Investigators in DAISY assigned 186 patients with metastatic breast cancer to 1 of 3 cohorts based on HER2 IHC expression: IHC 3+ or IHC 2+/ISH+ (cohort 1; n = 68); IHC 2+/ISH- or IHC 1+ (cohort 2; n = 72); and IHC 0+ (cohort 3; n = 37). All patients received 5.4 mg/kg trastuzumab deruxtecan intravenously on day 1 of 21-day cycles.
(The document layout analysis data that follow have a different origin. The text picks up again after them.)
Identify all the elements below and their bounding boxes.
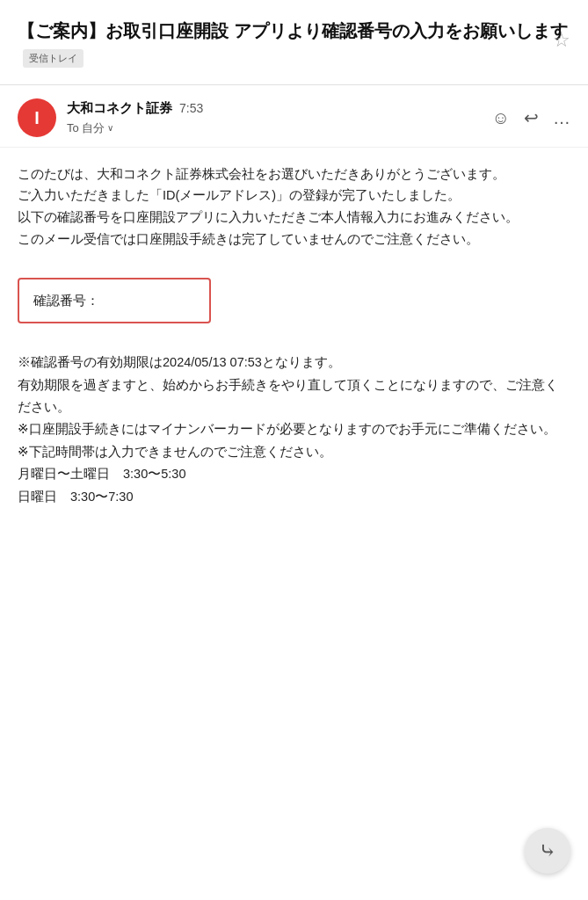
avatar: I [18, 98, 56, 137]
floating-reply-button[interactable]: ⤷ [525, 828, 570, 874]
sender-info: 大和コネクト証券 7:53 To 自分 ∨ [67, 98, 492, 138]
sender-name: 大和コネクト証券 [67, 98, 172, 119]
email-subject: 【ご案内】お取引口座開設 アプリより確認番号の入力をお願いします 受信トレイ [18, 18, 570, 70]
floating-reply-icon: ⤷ [539, 834, 556, 867]
email-container: 【ご案内】お取引口座開設 アプリより確認番号の入力をお願いします 受信トレイ ☆… [0, 0, 588, 526]
confirmation-label: 確認番号： [33, 293, 99, 308]
emoji-icon[interactable]: ☺ [492, 104, 510, 132]
more-icon[interactable]: … [553, 104, 570, 132]
footer-text: ※確認番号の有効期限は2024/05/13 07:53となります。 有効期限を過… [18, 352, 570, 508]
sender-to[interactable]: To 自分 ∨ [67, 120, 492, 138]
confirmation-box: 確認番号： [18, 278, 211, 323]
sender-actions: ☺ ↩ … [492, 104, 570, 132]
inbox-badge: 受信トレイ [23, 49, 83, 68]
sender-time: 7:53 [179, 98, 203, 118]
star-icon[interactable]: ☆ [553, 25, 570, 55]
chevron-down-icon: ∨ [107, 121, 113, 135]
body-paragraph1: このたびは、大和コネクト証券株式会社をお選びいただきありがとうございます。 ご入… [18, 163, 570, 250]
reply-icon[interactable]: ↩ [524, 104, 539, 132]
sender-row: I 大和コネクト証券 7:53 To 自分 ∨ ☺ ↩ … [0, 85, 588, 148]
email-body: このたびは、大和コネクト証券株式会社をお選びいただきありがとうございます。 ご入… [0, 148, 588, 526]
to-label: To 自分 [67, 120, 105, 138]
email-header: 【ご案内】お取引口座開設 アプリより確認番号の入力をお願いします 受信トレイ ☆ [0, 0, 588, 85]
sender-name-row: 大和コネクト証券 7:53 [67, 98, 492, 119]
subject-text: 【ご案内】お取引口座開設 アプリより確認番号の入力をお願いします [18, 21, 568, 40]
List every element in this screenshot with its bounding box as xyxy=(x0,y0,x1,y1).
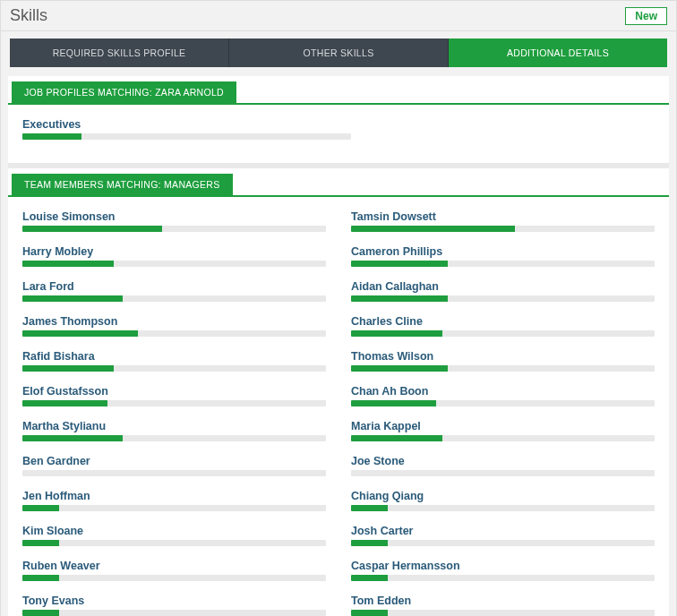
progress-fill xyxy=(22,435,123,441)
content-area: JOB PROFILES MATCHING: ZARA ARNOLD Execu… xyxy=(8,76,669,616)
person-link[interactable]: Tamsin Dowsett xyxy=(351,210,436,223)
list-item: Aidan Callaghan xyxy=(351,278,655,302)
person-link[interactable]: Louise Simonsen xyxy=(22,210,116,223)
person-link[interactable]: Rafid Bishara xyxy=(22,350,95,363)
progress-bar xyxy=(351,400,655,406)
progress-fill xyxy=(22,540,59,546)
progress-bar xyxy=(22,470,326,476)
progress-bar xyxy=(22,261,326,267)
list-item: Kim Sloane xyxy=(22,522,326,546)
person-link[interactable]: Jen Hoffman xyxy=(22,490,90,502)
progress-fill xyxy=(22,330,138,337)
progress-bar xyxy=(351,505,655,511)
list-item: Chiang Qiang xyxy=(351,487,655,511)
person-link[interactable]: James Thompson xyxy=(22,315,117,328)
list-item: Tom Edden xyxy=(351,592,655,616)
list-item: Ben Gardner xyxy=(22,452,326,476)
progress-fill xyxy=(351,575,388,581)
progress-fill xyxy=(351,365,448,372)
list-item: Tony Evans xyxy=(22,592,326,616)
person-link[interactable]: Kim Sloane xyxy=(22,525,83,537)
progress-fill xyxy=(351,435,442,441)
section-title-job-profiles: JOB PROFILES MATCHING: ZARA ARNOLD xyxy=(12,81,236,103)
list-item: Lara Ford xyxy=(22,278,326,302)
progress-bar xyxy=(351,261,655,267)
progress-bar xyxy=(22,295,326,302)
person-link[interactable]: Harry Mobley xyxy=(22,245,93,258)
progress-bar xyxy=(351,330,655,337)
progress-fill xyxy=(22,575,59,581)
progress-bar xyxy=(22,575,326,581)
list-item: Thomas Wilson xyxy=(351,347,655,372)
progress-fill xyxy=(22,400,107,406)
person-link[interactable]: Executives xyxy=(22,118,81,131)
progress-bar xyxy=(351,470,655,476)
person-link[interactable]: Ruben Weaver xyxy=(22,560,100,572)
person-link[interactable]: Tom Edden xyxy=(351,595,411,607)
person-link[interactable]: Martha Stylianu xyxy=(22,420,106,432)
list-item: Jen Hoffman xyxy=(22,487,326,511)
person-link[interactable]: Ben Gardner xyxy=(22,455,90,467)
progress-fill xyxy=(22,226,162,232)
progress-fill xyxy=(351,295,448,302)
section-header-team-members: TEAM MEMBERS MATCHING: MANAGERS xyxy=(8,174,669,197)
progress-fill xyxy=(351,610,388,616)
team-column-left: Louise SimonsenHarry MobleyLara FordJame… xyxy=(22,208,326,616)
person-link[interactable]: Joe Stone xyxy=(351,455,405,467)
tab-additional-details[interactable]: ADDITIONAL DETAILS xyxy=(449,38,667,67)
progress-fill xyxy=(351,505,388,511)
person-link[interactable]: Tony Evans xyxy=(22,595,84,607)
list-item: Tamsin Dowsett xyxy=(351,208,655,232)
list-item: Josh Carter xyxy=(351,522,655,546)
progress-bar xyxy=(351,610,655,616)
person-link[interactable]: Lara Ford xyxy=(22,280,74,293)
progress-bar xyxy=(22,365,326,372)
progress-bar xyxy=(351,540,655,546)
tab-required-skills[interactable]: REQUIRED SKILLS PROFILE xyxy=(10,38,229,67)
list-item: Rafid Bishara xyxy=(22,347,326,372)
list-item: Ruben Weaver xyxy=(22,557,326,581)
list-item: James Thompson xyxy=(22,312,326,337)
progress-bar xyxy=(22,226,326,232)
progress-fill xyxy=(22,505,59,511)
tab-other-skills[interactable]: OTHER SKILLS xyxy=(229,38,449,67)
person-link[interactable]: Cameron Phillips xyxy=(351,245,442,258)
progress-bar xyxy=(351,295,655,302)
progress-fill xyxy=(351,400,436,406)
list-item: Chan Ah Boon xyxy=(351,382,655,406)
progress-bar xyxy=(22,400,326,406)
list-item: Caspar Hermansson xyxy=(351,557,655,581)
person-link[interactable]: Aidan Callaghan xyxy=(351,280,439,293)
person-link[interactable]: Maria Kappel xyxy=(351,420,421,432)
list-item: Cameron Phillips xyxy=(351,243,655,267)
person-link[interactable]: Chan Ah Boon xyxy=(351,385,428,398)
page-title: Skills xyxy=(10,6,47,25)
progress-bar xyxy=(22,610,326,616)
progress-fill xyxy=(22,295,123,302)
progress-fill xyxy=(351,540,388,546)
new-button[interactable]: New xyxy=(625,7,667,25)
progress-bar xyxy=(22,540,326,546)
list-item: Executives xyxy=(22,116,655,140)
person-link[interactable]: Elof Gustafsson xyxy=(22,385,108,398)
job-profiles-body: Executives xyxy=(8,114,669,158)
person-link[interactable]: Caspar Hermansson xyxy=(351,560,460,572)
list-item: Louise Simonsen xyxy=(22,208,326,232)
progress-bar xyxy=(351,575,655,581)
list-item: Maria Kappel xyxy=(351,417,655,441)
list-item: Joe Stone xyxy=(351,452,655,476)
person-link[interactable]: Thomas Wilson xyxy=(351,350,433,363)
person-link[interactable]: Chiang Qiang xyxy=(351,490,424,502)
progress-fill xyxy=(351,261,448,267)
list-item: Harry Mobley xyxy=(22,243,326,267)
progress-bar xyxy=(351,435,655,441)
person-link[interactable]: Charles Cline xyxy=(351,315,423,328)
progress-fill xyxy=(22,261,114,267)
progress-fill xyxy=(22,610,59,616)
person-link[interactable]: Josh Carter xyxy=(351,525,413,537)
tab-bar: REQUIRED SKILLS PROFILE OTHER SKILLS ADD… xyxy=(10,38,667,67)
progress-fill xyxy=(22,133,81,140)
progress-bar xyxy=(351,365,655,372)
team-members-body: Louise SimonsenHarry MobleyLara FordJame… xyxy=(8,206,669,616)
team-column-right: Tamsin DowsettCameron PhillipsAidan Call… xyxy=(351,208,655,616)
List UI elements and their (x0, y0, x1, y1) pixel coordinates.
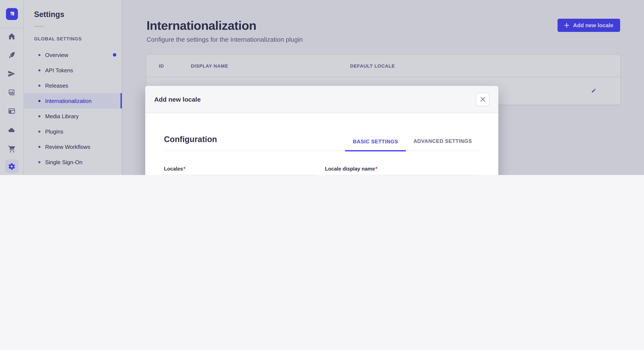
display-name-field: Locale display name* Locale will be disp… (325, 165, 479, 175)
locale-form: Locales* French (fr) Locale display name… (164, 165, 480, 175)
locales-label-text: Locales (164, 166, 183, 172)
configuration-header-row: Configuration BASIC SETTINGS ADVANCED SE… (164, 134, 480, 151)
app-root: KD Settings GLOBAL SETTINGS Overview API… (0, 0, 644, 175)
configuration-title: Configuration (164, 134, 217, 151)
add-locale-modal: Add new locale Configuration BASIC SETTI… (145, 86, 498, 175)
required-asterisk: * (183, 166, 185, 172)
close-icon (480, 97, 485, 102)
display-name-label-text: Locale display name (325, 166, 375, 172)
modal-body: Configuration BASIC SETTINGS ADVANCED SE… (145, 134, 498, 175)
required-asterisk: * (376, 166, 377, 172)
locales-field: Locales* French (fr) (164, 165, 318, 175)
modal-title: Add new locale (154, 96, 200, 103)
close-modal-button[interactable] (476, 93, 490, 106)
modal-header: Add new locale (145, 86, 498, 113)
tab-basic-settings[interactable]: BASIC SETTINGS (345, 138, 406, 151)
display-name-label: Locale display name* (325, 166, 377, 172)
modal-tabs: BASIC SETTINGS ADVANCED SETTINGS (345, 138, 480, 151)
locales-select[interactable]: French (fr) (164, 175, 318, 175)
tab-advanced-settings[interactable]: ADVANCED SETTINGS (406, 138, 480, 151)
locales-label: Locales* (164, 166, 186, 172)
display-name-input[interactable] (325, 175, 479, 175)
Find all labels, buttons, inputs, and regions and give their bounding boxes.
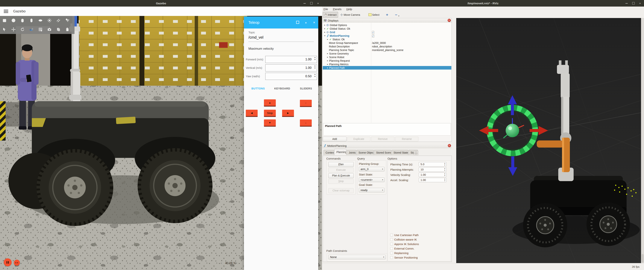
motionplanning-header[interactable]: MotionPlanning × (322, 144, 452, 148)
planning-attempts-input[interactable]: 10▲▼ (419, 167, 446, 172)
tab-scroll-left-icon[interactable]: ◂ (414, 151, 416, 155)
clear-octomap-button[interactable]: Clear octomap (328, 188, 354, 193)
close-icon[interactable]: × (317, 2, 320, 5)
hamburger-menu-icon[interactable] (4, 10, 8, 13)
translate-icon[interactable] (9, 25, 18, 34)
tree-row-global-options[interactable]: ▸ Global Options (323, 23, 451, 27)
replanning-checkbox[interactable]: Replanning (390, 251, 408, 255)
vertical-spinner[interactable]: ▲▼ (314, 65, 316, 69)
expander-icon[interactable]: ▾ (324, 35, 326, 37)
maximize-icon[interactable] (310, 2, 313, 5)
tree-row-scene-robot[interactable]: ▸ Scene Robot (323, 55, 451, 59)
close-icon[interactable]: × (639, 2, 642, 5)
goal-state-select[interactable]: ready▾ (359, 188, 384, 192)
teleop-collapse-icon[interactable]: ▲ (302, 21, 310, 24)
ascend-button[interactable]: ↑ (300, 100, 312, 107)
rviz-titlebar[interactable]: /tmp/moveit.rviz* - RViz × (322, 0, 644, 7)
maximize-icon[interactable] (632, 2, 635, 5)
rename-button[interactable]: Rename (395, 137, 418, 141)
execute-button[interactable]: Execute (328, 168, 354, 173)
planning-time-input[interactable]: 5.0▲▼ (419, 162, 446, 167)
tree-row-motionplanning[interactable]: ▾ MotionPlanning ✓ (323, 34, 451, 38)
minimize-icon[interactable] (625, 2, 628, 5)
planning-group-select[interactable]: arm_0▾ (359, 167, 384, 171)
rviz-3d-viewport[interactable] (456, 18, 641, 263)
tree-row-planning-request[interactable]: ▸ Planning Request (323, 59, 451, 62)
stop-button[interactable]: Stop (264, 110, 276, 117)
cube-icon[interactable] (0, 16, 9, 25)
tab-keyboard[interactable]: KEYBOARD (274, 87, 290, 90)
menu-panels[interactable]: Panels (333, 8, 342, 11)
velocity-scaling-input[interactable]: 1.00▲▼ (419, 173, 446, 177)
tab-buttons[interactable]: BUTTONS (252, 87, 265, 90)
point-light-icon[interactable] (45, 16, 54, 25)
topic-input[interactable]: /cmd_vel (248, 35, 264, 40)
tree-row-grid[interactable]: ▸ Grid ✓ (323, 30, 451, 34)
tree-row-global-status[interactable]: ▸ ✓ Global Status: Ok (323, 27, 451, 30)
expander-icon[interactable]: ▸ (326, 52, 329, 55)
capsule-icon[interactable] (27, 16, 36, 25)
tree-row-status-ok[interactable]: ▸ ✓ Status: Ok (323, 38, 451, 41)
teleop-maximize-icon[interactable] (294, 21, 302, 24)
tab-planning[interactable]: Planning (334, 149, 346, 155)
descend-button[interactable]: ↓ (300, 119, 312, 126)
pause-button[interactable] (4, 258, 12, 266)
tab-joints[interactable]: Joints (347, 150, 356, 155)
close-panel-icon[interactable]: × (448, 144, 451, 147)
external-comm-checkbox[interactable]: External Comm. (390, 247, 414, 250)
tree-row-planned-path[interactable]: ▸ Planned Path (323, 66, 451, 70)
tab-context[interactable]: Context (324, 150, 334, 155)
ellipsoid-icon[interactable] (36, 16, 45, 25)
sensor-positioning-checkbox[interactable]: Sensor Positioning (390, 256, 418, 259)
yaw-spinner[interactable]: ▲▼ (314, 73, 316, 77)
path-constraints-select[interactable]: None▾ (328, 255, 386, 259)
expander-icon[interactable]: ▸ (324, 27, 326, 30)
yaw-input[interactable]: 0.50 ▲▼ (265, 73, 317, 80)
property-value[interactable]: robot_description (372, 45, 392, 48)
use-cartesian-path-checkbox[interactable]: Use Cartesian Path (390, 233, 418, 237)
duplicate-button[interactable]: Duplicate (347, 137, 370, 141)
interact-tool[interactable]: Interact (323, 12, 338, 18)
plan-button[interactable]: Plan (328, 162, 354, 167)
tree-row-planning-scene-topic[interactable]: Planning Scene Topic monitored_planning_… (323, 48, 451, 52)
expander-icon[interactable]: ▸ (326, 67, 329, 69)
rtf-collapse-icon[interactable]: < (220, 262, 222, 265)
expander-icon[interactable]: ▸ (326, 59, 329, 62)
forward-input[interactable]: 1.00 ▲▼ (265, 56, 317, 63)
step-button[interactable]: ►► (14, 260, 20, 266)
add-tool-icon[interactable]: + (384, 13, 390, 17)
expander-icon[interactable]: ▸ (326, 56, 329, 58)
sphere-icon[interactable] (9, 16, 18, 25)
property-value[interactable]: monitored_planning_scene (372, 49, 404, 52)
teleop-close-icon[interactable]: × (310, 21, 318, 25)
tab-sliders[interactable]: SLIDERS (300, 87, 312, 90)
expander-icon[interactable]: ▸ (326, 63, 329, 65)
scrollbar[interactable] (641, 18, 644, 263)
backward-button[interactable]: ▼ (264, 119, 276, 126)
start-state-select[interactable]: <current>▾ (359, 178, 384, 182)
cylinder-icon[interactable] (18, 16, 27, 25)
left-button[interactable]: ◀ (246, 110, 258, 117)
property-value[interactable]: /a200_0000 (372, 41, 386, 44)
expander-icon[interactable]: ▸ (324, 24, 326, 26)
copy-icon[interactable] (54, 25, 63, 34)
minimize-icon[interactable] (303, 2, 306, 5)
accel-scaling-input[interactable]: 1.00▲▼ (419, 178, 446, 182)
displays-header[interactable]: Displays × (322, 18, 452, 23)
grid-checkbox[interactable]: ✓ (372, 31, 374, 34)
stop-button[interactable]: Stop (328, 179, 354, 184)
tree-row-move-group-namespace[interactable]: Move Group Namespace /a200_0000 (323, 41, 451, 45)
tab-stored-states[interactable]: Stored States (392, 150, 408, 155)
approx-ik-solutions-checkbox[interactable]: Approx IK Solutions (390, 242, 419, 246)
add-button[interactable]: Add (323, 137, 346, 141)
expander-icon[interactable]: ▸ (324, 31, 326, 33)
teleop-header[interactable]: Teleop ▲ × (244, 17, 318, 29)
grid-icon[interactable] (36, 25, 45, 34)
remove-button[interactable]: Remove (371, 137, 394, 141)
directional-light-icon[interactable] (54, 16, 63, 25)
cursor-icon[interactable] (0, 25, 9, 34)
expander-icon[interactable]: ▸ (326, 38, 329, 41)
tab-scene-objects[interactable]: Scene Objects (356, 150, 374, 155)
gazebo-titlebar[interactable]: Gazebo × (0, 0, 322, 7)
select-tool[interactable]: Select (367, 12, 381, 18)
Best objective response (BOR) favored cohort 1 (71.0%; 95% CI, 58.3%-81.0%) over cohort 2 (37.5%; 95% CI, 26.4%-50.0%) and cohort 3 (30.0%; 95% CI, 16.0%47.0%). Investigators also found that those in cohort 1 had the longest median PFS at 11.1 months compared with 6.7 months in cohort 2 and 4.2 months in cohort 3.13,14 These results indicate that trastuzumab deruxtecan is more effective in patients with IHC scores of 1+ than it is in patients with IHC scores of 0, but it says nothing about the relative effectiveness of trastuzumab deruxtecan vs other treatments in patients with IHC scores of 0. It is therefore possible that many such patients would receive some benefit.
“I predict that a lot of savvy oncologists will, upon having a patient’s IHC test come back 0, advise that patient to send the sample to be read at a different lab, knowing there’s a strong chance it will be upgraded to a 1 and they will qualify for this treatment,” Rimm said. “Patients will want to try this medication. Those results were spectacular.”